Meanwhile, I am at a global bank, building a data platform. Not a model. Not an ML pipeline. A data platform. The thing that ingests data from source systems, stores it with full lineage, transforms it into something trustworthy, and makes it available to anyone who needs it — including, eventually, models.

This is not glamorous work. Nobody writes Twitter threads about data vault modeling or BCBS 239 compliance. But after a year of doing this, I am increasingly convinced that the data platform is the single most important prerequisite for enterprise AI — and the one most organizations skip.

The Model Is Not the Hard Part

Here is a pattern I have seen repeatedly: a data science team builds a promising model. It works in the notebook. The accuracy metrics are good. Leadership is excited. Then someone asks where the training data came from, and the answer is "I exported it from a dashboard" or "someone in operations sent me a CSV." The model is built on sand.

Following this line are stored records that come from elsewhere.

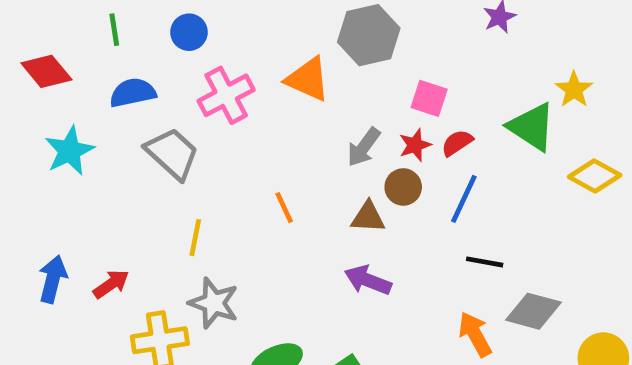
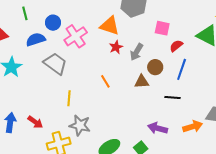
blue circle: (189, 32) -> (53, 23), moved
red star: (415, 145) -> (116, 47), moved
black line: (485, 262) -> (172, 98), moved
purple arrow: (368, 280) -> (158, 128), moved
red arrow: (111, 284) -> (35, 122), turned 77
orange arrow: (475, 334) -> (193, 127), turned 108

In a regulated enterprise, this is not just technically fragile — it is a compliance failure. When a regulator asks you to demonstrate the provenance of data that fed a model used in a business decision, "I got a CSV" is not an acceptable answer. You need to trace data from source system to model input, with every transformation documented, every quality check recorded, and every version preserved.

This is what a data platform provides. Without it, every AI initiative is an isolated experiment that cannot be trusted, audited, or scaled.

Data Vault 2.0: Why It Matters in Banking

The data modeling pattern we chose is Data Vault 2.0. It is not new — Dan Linstedt published the methodology years ago — but it is unusually well suited to the constraints of banking.

The core idea is a separation of concerns into three entity types:

Hubs store business keys — the unique identifiers for business entities. A customer ID. An account number. A trade reference. Once a business key is inserted, it is never updated or deleted.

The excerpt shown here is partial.